┌─ Exercise input

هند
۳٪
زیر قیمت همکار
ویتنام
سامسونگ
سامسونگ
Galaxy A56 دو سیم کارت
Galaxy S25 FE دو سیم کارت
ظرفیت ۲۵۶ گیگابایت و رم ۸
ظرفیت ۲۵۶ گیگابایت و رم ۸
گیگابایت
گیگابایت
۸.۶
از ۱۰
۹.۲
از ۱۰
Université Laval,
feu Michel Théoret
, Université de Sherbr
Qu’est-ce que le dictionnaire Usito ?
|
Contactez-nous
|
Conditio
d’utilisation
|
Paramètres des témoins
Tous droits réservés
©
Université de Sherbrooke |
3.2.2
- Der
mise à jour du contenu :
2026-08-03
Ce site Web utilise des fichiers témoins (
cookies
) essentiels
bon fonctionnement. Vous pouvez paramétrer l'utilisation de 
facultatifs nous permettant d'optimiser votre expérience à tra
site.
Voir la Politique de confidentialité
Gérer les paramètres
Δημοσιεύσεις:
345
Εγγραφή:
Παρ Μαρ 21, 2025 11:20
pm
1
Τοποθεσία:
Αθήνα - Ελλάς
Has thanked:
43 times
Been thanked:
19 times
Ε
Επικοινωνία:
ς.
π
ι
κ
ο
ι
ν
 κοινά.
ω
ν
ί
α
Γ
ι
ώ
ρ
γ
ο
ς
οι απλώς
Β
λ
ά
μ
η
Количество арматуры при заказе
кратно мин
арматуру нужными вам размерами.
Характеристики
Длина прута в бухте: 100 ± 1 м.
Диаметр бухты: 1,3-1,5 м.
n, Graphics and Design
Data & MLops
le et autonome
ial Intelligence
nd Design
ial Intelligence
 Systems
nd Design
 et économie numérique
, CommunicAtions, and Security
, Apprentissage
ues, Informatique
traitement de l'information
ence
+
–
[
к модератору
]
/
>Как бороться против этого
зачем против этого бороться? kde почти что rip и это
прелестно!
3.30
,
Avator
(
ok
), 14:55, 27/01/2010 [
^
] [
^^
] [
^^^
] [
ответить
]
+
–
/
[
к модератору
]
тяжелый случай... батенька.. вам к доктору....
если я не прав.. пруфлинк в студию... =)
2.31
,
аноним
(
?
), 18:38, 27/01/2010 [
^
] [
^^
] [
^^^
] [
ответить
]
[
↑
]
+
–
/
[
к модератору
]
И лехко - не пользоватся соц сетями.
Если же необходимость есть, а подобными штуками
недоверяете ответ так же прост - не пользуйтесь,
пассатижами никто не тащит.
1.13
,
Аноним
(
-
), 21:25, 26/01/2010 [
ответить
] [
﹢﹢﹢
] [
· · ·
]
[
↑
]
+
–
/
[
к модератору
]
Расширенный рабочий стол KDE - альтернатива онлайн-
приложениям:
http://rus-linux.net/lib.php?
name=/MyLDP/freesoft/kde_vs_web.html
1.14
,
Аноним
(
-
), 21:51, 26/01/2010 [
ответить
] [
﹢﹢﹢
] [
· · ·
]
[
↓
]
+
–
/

└─

* _Assigned task_
Make an exact copy of all the lines above.

* _Answer to this task_
هند
۳٪
زیر قیمت همکار
ویتنام
سامسونگ
سامسونگ
Galaxy A56 دو سیم کارت
Galaxy S25 FE دو سیم کارت
ظرفیت ۲۵۶ گیگابایت و رم ۸
ظرفیت ۲۵۶ گیگابایت و رم ۸
گیگابایت
گیگابایت
۸.۶
از ۱۰
۹.۲
از ۱۰
Université Laval,
feu Michel Théoret
, Université de Sherbr
Qu’est-ce que le dictionnaire Usito ?
|
Contactez-nous
|
Conditio
d’utilisation
|
Paramètres des témoins
Tous droits réservés
©
Université de Sherbrooke |
3.2.2
- Der
mise à jour du contenu :
2026-08-03
Ce site Web utilise des fichiers témoins (
cookies
) essentiels
bon fonctionnement. Vous pouvez paramétrer l'utilisation de 
facultatifs nous permettant d'optimiser votre expérience à tra
site.
Voir la Politique de confidentialité
Gérer les paramètres
Δημοσιεύσεις:
345
Εγγραφή:
Παρ Μαρ 21, 2025 11:20
pm
1
Τοποθεσία:
Αθήνα - Ελλάς
Has thanked:
43 times
Been thanked:
19 times
Ε
Επικοινωνία:
ς.
π
ι
κ
ο
ι
ν
 κοινά.
ω
ν
ί
α
Γ
ι
ώ
ρ
γ
ο
ς
οι απλώς
Β
λ
ά
μ
η
Количество арматуры при заказе
кратно мин
арматуру нужными вам размерами.
Характеристики
Длина прута в бухте: 100 ± 1 м.
Диаметр бухты: 1,3-1,5 м.
n, Graphics and Design
Data & MLops
le et autonome
ial Intelligence
nd Design
ial Intelligence
 Systems
nd Design
 et économie numérique
, CommunicAtions, and Security
, Apprentissage
ues, Informatique
traitement de l'information
ence
+
–
[
к модератору
]
/
>Как бороться против этого
зачем против этого бороться? kde почти что rip и это
прелестно!
3.30
,
Avator
(
ok
), 14:55, 27/01/2010 [
^
] [
^^
] [
^^^
] [
ответить
]
+
–
/
[
к модератору
]
тяжелый случай... батенька.. вам к доктору....
если я не прав.. пруфлинк в студию... =)
2.31
,
аноним
(
?
), 18:38, 27/01/2010 [
^
] [
^^
] [
^^^
] [
ответить
]
[
↑
]
+
–
/
[
к модератору
]
И лехко - не пользоватся соц сетями.
Если же необходимость есть, а подобными штуками
недоверяете ответ так же прост - не пользуйтесь,
пассатижами никто не тащит.
1.13
,
Аноним
(
-
), 21:25, 26/01/2010 [
ответить
] [
﹢﹢﹢
] [
· · ·
]
[
↑
]
+
–
/
[
к модератору
]
Расширенный рабочий стол KDE - альтернатива онлайн-
приложениям:
http://rus-linux.net/lib.php?
name=/MyLDP/freesoft/kde_vs_web.html
1.14
,
Аноним
(
-
), 21:51, 26/01/2010 [
ответить
] [
﹢﹢﹢
] [
· · ·
]
[
↓
]
+
–
/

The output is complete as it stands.